* **What to work on**
When the line containing "For every named" appears in the data below, begin copying there and stop only after the line containing "Advertise (441, 1894)".

* **Information**
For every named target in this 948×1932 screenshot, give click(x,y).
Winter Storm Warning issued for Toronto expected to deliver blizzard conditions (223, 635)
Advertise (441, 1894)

* * *

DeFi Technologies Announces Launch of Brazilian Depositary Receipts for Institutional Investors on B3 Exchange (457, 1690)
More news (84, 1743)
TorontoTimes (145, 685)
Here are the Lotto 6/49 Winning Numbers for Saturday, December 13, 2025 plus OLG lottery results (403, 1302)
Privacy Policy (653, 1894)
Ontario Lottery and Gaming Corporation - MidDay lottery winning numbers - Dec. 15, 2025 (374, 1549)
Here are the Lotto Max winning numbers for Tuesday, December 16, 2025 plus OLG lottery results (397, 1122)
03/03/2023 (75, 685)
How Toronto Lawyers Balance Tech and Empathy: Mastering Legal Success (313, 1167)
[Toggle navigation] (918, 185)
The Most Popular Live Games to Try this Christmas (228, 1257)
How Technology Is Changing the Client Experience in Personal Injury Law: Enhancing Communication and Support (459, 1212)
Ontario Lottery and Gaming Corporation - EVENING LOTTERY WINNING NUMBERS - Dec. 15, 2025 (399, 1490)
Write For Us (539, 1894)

* **Reply to the task**
For every named target in this 948×1932 screenshot, give click(x,y).
Winter Storm Warning issued for Toronto expected to deliver blizzard conditions (223, 635)
Advertise (441, 1894)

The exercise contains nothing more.